Kültür; tanım itibari ile yaratılan değerlerin toplamıdır. Bu değerler: yollar, köprüler, okullar, camiler, kiliseler, tarım ve araçları, üniversiteler, tiyatrolar, sinemalar, hayvancılık, mühendislik, doktorluk, iktisat, hukuk, felsefe, müzik, bunlarla ilgili araçlar, heykeltıraşlar, balerin, spor müsabakaları, folklor, estetik, moda, mankenlik, teknoloji, uzay araçları, telefon, t.v. ve binlerce şey. Bu anlamda, ne kadar değer o kadar kültür oluşturur. Bir değer yaratan toplumlar bir değer katkılı kültüre sahip olur. Yarattığı değer sayısı ve yoğunluğu artıkça değer bileşenleri kültürel düzeyi üst boyutlara taşır. Bu anlamda değer yaratma sayısı az olan toplumlar ile değer yaratmayı yasaklayan siyasal sistemler (dini veya milli çıkarlar gerekçeleri ile) kültürün doğal gelişme ve zenginleşme boyutunu sakatlar. Doğal süreci yaşayan toplumların gerisine düşerler. Geriye düşme; kendinden daha ileri boyutta olan toplumlardan soyutlanır, dışlanır, yabancılaşır, ötekileşir, entegrasyon sorununu yaşar.

Bu tanımlanmanın ışığında, coğrafi, cinsiyete dayalı ve ırksal kültür yoktur. Kültür tek boyutlu ve evrenseldir. Kültürlerarası fark yoktur. Çok bileşenli ve az bileşenli kültürler vardır. Az bileşenler çok bileşenlerin alt kümesidir. Çok birleşen az birleşeni kapsar ve az bileşenlerin özelliklerini ortak özellik olarak içinde taşır. Bir toplum, değer yaratarak çağı yakalayan kültüre ulaşır. Başka ülke ve toplumların yarattığı değerleri alıp kullanmak, çağdaş kültürel değerleri sakatlar. Ve alt kültür karakterinden kurtulamaz. Peki, her toplum değer kazanma yeteneğine sahip midir? Maalesef! Toplumların değer yaratmaları için, bağımsız bir devlet ve evrensel hukukun hâkim kılındığı bir siyasal sisteme sahip olmalı. Bu iki bileşene sahip olmayan toplumsal coğrafyaların değer yaratma ehliyetleri ellerinden alınır. Ehliyetsiz toplumun kendi durumunu kanıksamalarının üç bileşeni egemen kılınır. Bunlar; kaderci ideoloji, şiddete dayalı militer baskı, hukuksuz keyfi yönetim. Bu coğrafya toplumları, 14. yy kültürüne hem mahkûm hale getirilir, hem de eski yüz yılların kültürünün onlara aitmiş algısını benimsetir. Hatta daha ileri derecede, eskimiş kültüre özendirir. Gericiliğin kaldırım taşları, eskiyi özendirme, mevcudu benimsetme, ileriyi tehlikeli göstermedir. Gelişen toplumların sanayileşme ve aydınlanmalarına denk düşen kültürü ise lanetler boyuta taşır. Önerme şöyle olur; teknoloji ve bilimini alalım, ama kültürlerini almayalım. Kültürün; sanayileşme ve aydınlanmanın üst yapısı olduğu bir yansıma bilincinden yoksun bırakılır.

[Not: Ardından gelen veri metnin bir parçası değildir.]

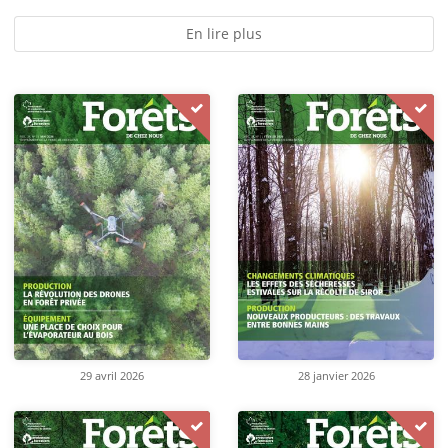
En lire plus
29 avril 2026
28 janvier 2026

Sonuç olarak: Hangi aşamada olursa olsun, her yaratılan değer ve yansıması olan kültür değerlidir. Geri kalmış toplumların kültür ve yarattıkları değerler, hakir görülmemelidir. Kültürün, toplumları ayakta tutan bir enerjik güç olduğu, akıldan çıkarılmamalıdır. En ileri olan toplumlar, en geri toplumların bulunduğu yerden zirveye yükseldiği, aynı aşamalardan geçtiği, akıldan çıkarılmamalıdır.  Her kültürel ve gelişkinlik düzeyi, siyasal sistemlerin toplumlara bir dayatmasıdır.